Interactive Wood Berry Distillation Simulation

Mon, Jun 8, 2020 3-minute read

Hands on education is difficult to teach in chemical engineering. Pilot scale reactors and distillation columns are expensive and many universities are unable to afford them when starting a chemical engineering program and students getting time with this equipment in a laboratory can be difficult even when the university can afford it. With many universities going online in the Fall 2020 Semester due to COVID-19, engineering labs are forced to go online to allow students to interact with dynamic engineering systems. However, an online, interactive labratory for chemical engineering students is difficult for a number of reasons.

Distillation

Distillation is a fundamental part of many chemical process plants. Distillation is a complex system, with many variables. Each adjustable variable affects the output variable in varying proportions. Adjusting the reflux flowrate adjusts the composition of both the tops and the bottoms. Adjusting the feed rate to the column also affects the output composition and flowrate.

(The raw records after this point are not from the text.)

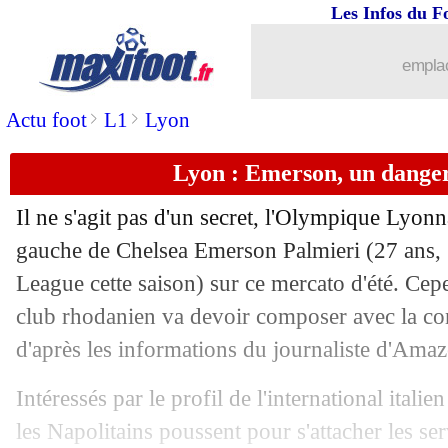
Les Infos du F
18/08
Naples
: Juan Jesus a signé (officiel)
emplac
18/08
Clermont
: Bayo bientôt prolongé ?
>
>
Actu foot
L1
Lyon
18/08
Dijon
: Linarès maintenu par défaut ?
Lyon : Emerson, un danger
18/08
PSG
: Draxler et Kehrer, départs refus
Il ne s'agit pas d'un secret, l'Olympique Lyonna
18/08
Villarreal
: Danjuma arrive pour 25 
gauche de Chelsea Emerson Palmieri (27 ans, 
League cette saison) sur ce mercato d'été. Cepe
18/08
Juve
: Rafia prêté au Standard (officie
club rhodanien va devoir composer avec la co
d'après les informations du journaliste d'Ama
18/08
Chelsea
: Batshuayi prolongé puis prêt
Intéressés par le profil de l'international itali
18/08
Dortmund
: Håland, Rose se livre sur
les Napolitains poussent pour s'attacher les se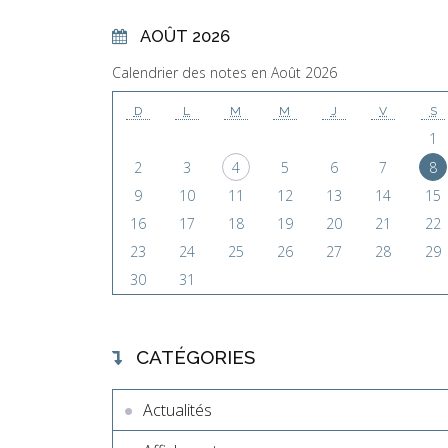
AOÛT 2026
Calendrier des notes en Août 2026
D
L
M
M
J
V
S
1
2
3
4
5
6
7
8
9
10
11
12
13
14
15
16
17
18
19
20
21
22
23
24
25
26
27
28
29
30
31
CATÉGORIES
Actualités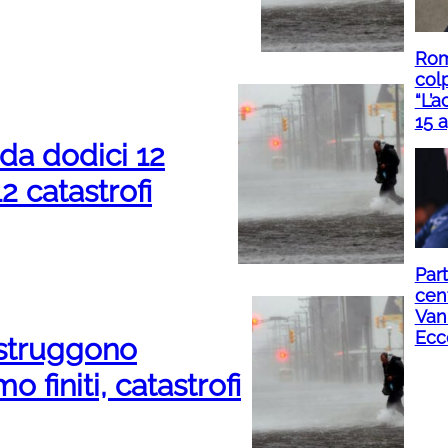
Roma
col
“L’a
15 a
 da dodici 12
12 catastrofi
Part
cent
Van
Ecc
distruggono
o finiti, catastrofi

Building an Online, Interactive Lab

This is where things get difficult. The simulation needs to have the following requirements to be valuable for a chemical engineering labratory:

  1. Interactive
  2. Responsive
  3. Allow the analysis of fuzzy data
  4. Facilitate experimental design

A UI is frusterating to build and maintain, but many open source projects would make this quite easy. The data needs to be downloadable and saved for lab groups. For an interactive lab, the response time to user action needs to be almost instant so the user can instantly see the response after making an action. This makes solving a system of ODEs impossible due to speed issue and not knowing the users future actions. This simplifies the system but specifics can be calculated using simplified equations.

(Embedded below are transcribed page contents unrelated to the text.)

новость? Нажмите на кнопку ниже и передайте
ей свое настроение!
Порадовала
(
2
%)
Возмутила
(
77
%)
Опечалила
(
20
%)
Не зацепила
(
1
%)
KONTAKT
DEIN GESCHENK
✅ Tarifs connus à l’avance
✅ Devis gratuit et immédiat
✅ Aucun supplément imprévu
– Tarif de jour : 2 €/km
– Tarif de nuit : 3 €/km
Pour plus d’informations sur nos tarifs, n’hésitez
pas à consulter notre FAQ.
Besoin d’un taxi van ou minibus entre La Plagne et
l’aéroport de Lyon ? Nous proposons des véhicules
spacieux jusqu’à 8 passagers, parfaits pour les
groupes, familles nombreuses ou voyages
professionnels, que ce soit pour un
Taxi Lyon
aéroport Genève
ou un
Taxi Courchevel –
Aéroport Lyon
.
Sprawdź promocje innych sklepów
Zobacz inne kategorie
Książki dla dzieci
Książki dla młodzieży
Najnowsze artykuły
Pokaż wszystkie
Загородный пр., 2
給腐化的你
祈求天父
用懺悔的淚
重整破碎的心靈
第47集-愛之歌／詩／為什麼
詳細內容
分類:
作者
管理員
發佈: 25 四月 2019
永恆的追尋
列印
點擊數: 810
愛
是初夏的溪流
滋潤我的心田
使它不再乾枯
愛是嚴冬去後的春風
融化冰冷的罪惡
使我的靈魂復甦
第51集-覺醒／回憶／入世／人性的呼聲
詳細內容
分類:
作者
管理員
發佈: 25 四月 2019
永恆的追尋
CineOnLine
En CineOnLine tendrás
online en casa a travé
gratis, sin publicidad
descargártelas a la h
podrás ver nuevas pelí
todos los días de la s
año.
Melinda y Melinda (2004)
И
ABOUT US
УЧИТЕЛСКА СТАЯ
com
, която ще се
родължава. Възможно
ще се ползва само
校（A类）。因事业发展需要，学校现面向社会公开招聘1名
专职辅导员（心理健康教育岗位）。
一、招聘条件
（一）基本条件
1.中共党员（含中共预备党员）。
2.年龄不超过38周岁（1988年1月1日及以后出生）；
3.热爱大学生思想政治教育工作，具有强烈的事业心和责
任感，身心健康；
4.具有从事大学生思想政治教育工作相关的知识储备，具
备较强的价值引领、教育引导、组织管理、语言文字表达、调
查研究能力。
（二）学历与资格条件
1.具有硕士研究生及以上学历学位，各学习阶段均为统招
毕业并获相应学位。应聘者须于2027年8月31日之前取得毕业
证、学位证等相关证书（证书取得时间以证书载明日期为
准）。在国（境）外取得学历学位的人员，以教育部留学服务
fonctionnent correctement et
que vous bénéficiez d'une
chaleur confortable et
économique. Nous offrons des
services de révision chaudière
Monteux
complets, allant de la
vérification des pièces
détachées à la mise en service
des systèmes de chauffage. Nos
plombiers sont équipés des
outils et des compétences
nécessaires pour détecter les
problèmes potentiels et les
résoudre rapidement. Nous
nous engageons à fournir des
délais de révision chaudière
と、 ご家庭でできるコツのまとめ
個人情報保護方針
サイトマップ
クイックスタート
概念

A derivation of the system of ordinary differential equations into a 2x2 system can be found here. The two input, two output system for distillation can be demonstrated by the following equation: $$\begin{pmatrix}x_D\\ x_B\end{pmatrix} = G^{DV}(s) \begin{pmatrix}R(s)\\ S(s)\end{pmatrix}$$

Where $G^{DV}(s)$ represents a 2x2 transfer function matrix and:

$$\begin{align} &x_D - Distillate\ fraction \\ &x_B - Bottoms\ fraction \\ &R - Reflux\ flowrate \\ &S - Steam\ flowrate \end{align}$$

Wood-Berry Model

Wood and Berry (1973) suggested the following equation for binary distillation of methanol and water in a 9 inch, 8-tray column. The trays are spaced 12 inches apart and are fitted with 2 1/4 x 1 7/8 in bubble caps arranged in a square pattern.

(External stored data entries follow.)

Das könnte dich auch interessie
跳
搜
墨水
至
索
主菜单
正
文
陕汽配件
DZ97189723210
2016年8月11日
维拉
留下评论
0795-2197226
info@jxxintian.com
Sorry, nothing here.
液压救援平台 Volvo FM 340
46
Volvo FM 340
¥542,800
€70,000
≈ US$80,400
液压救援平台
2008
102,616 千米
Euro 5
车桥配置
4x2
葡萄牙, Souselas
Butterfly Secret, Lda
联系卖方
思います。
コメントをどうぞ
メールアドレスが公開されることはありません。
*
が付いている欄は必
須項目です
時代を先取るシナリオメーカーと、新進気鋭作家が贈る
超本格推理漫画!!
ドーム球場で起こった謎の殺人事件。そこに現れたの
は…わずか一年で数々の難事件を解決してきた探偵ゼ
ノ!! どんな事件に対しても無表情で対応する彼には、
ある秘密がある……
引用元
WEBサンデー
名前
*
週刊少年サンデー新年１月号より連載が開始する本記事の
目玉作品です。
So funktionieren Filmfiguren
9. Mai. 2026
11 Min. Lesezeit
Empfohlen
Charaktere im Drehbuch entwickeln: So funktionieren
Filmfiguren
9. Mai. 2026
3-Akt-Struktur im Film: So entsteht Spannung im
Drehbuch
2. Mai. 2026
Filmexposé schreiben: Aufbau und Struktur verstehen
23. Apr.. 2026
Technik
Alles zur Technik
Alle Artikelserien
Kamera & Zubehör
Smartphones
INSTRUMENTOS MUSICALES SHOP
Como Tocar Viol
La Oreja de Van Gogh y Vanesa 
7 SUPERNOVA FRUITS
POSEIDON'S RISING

$$\begin{pmatrix}x_D\\ x_B\end{pmatrix} = \begin{pmatrix} \frac{12.8e^{-1s}}{16.7s+1} & \frac{-18.9e^{-3s}}{21.0s+1} \\ \frac{6.6e^{-7s}}{10.9s+1} & \frac{-19.4e^{-3s}}{14.4s+1} \end{pmatrix} \begin{pmatrix}R(s)\\ S(s)\end{pmatrix} + \begin{pmatrix}\frac{3.8e^{-8s}}{14.9s+1}\\ \frac{4.9e^{-3.4s}}{13.2s+1}\end{pmatrix}*d $$

Where $d$ represents the feed flowrate.

Oguannaikke and Pay BDC Model

$$\begin{pmatrix}x_D\\ x_B\end{pmatrix} = \begin{pmatrix} \frac{-21.6e^{-s}}{3.5s+1} & \frac{1.26e^{-0.3s}}{7.05s+1} \\ \frac{-2.75e^{-1.3s}}{8.2s+1} & \frac{-4.28e^{-0.3s}}{0.0s+1} \end{pmatrix} \begin{pmatrix}R(s)\\ S(s)\end{pmatrix}$$

Benzene - Toluene Separation BDC Model

$$\begin{pmatrix}x_D\\ x_B\end{pmatrix} = \begin{pmatrix} \frac{0.04e^{-0.02s}}{s+0.237} & \frac{-0.022e^{-0.3s}}{s+0.178} \\ \frac{0.034e^{-0.3s}}{s+0.170} & \frac{-0.008e^{-0.1s}}{s+0.243} \end{pmatrix} \begin{pmatrix}R(s)\\ S(s)\end{pmatrix} + \begin{pmatrix}\frac{0.069e^{-0.3s}}{s+0.196}\\ \frac{0.114e^{-0.3s}}{s+0.179}\end{pmatrix}*d $$

Future Work

Where does temperature modelling come into play? Can we calculate the composition at each tray? What happens if we want to increase the number of trays or the diameter of the column?

There are many improvements that can be made to this system.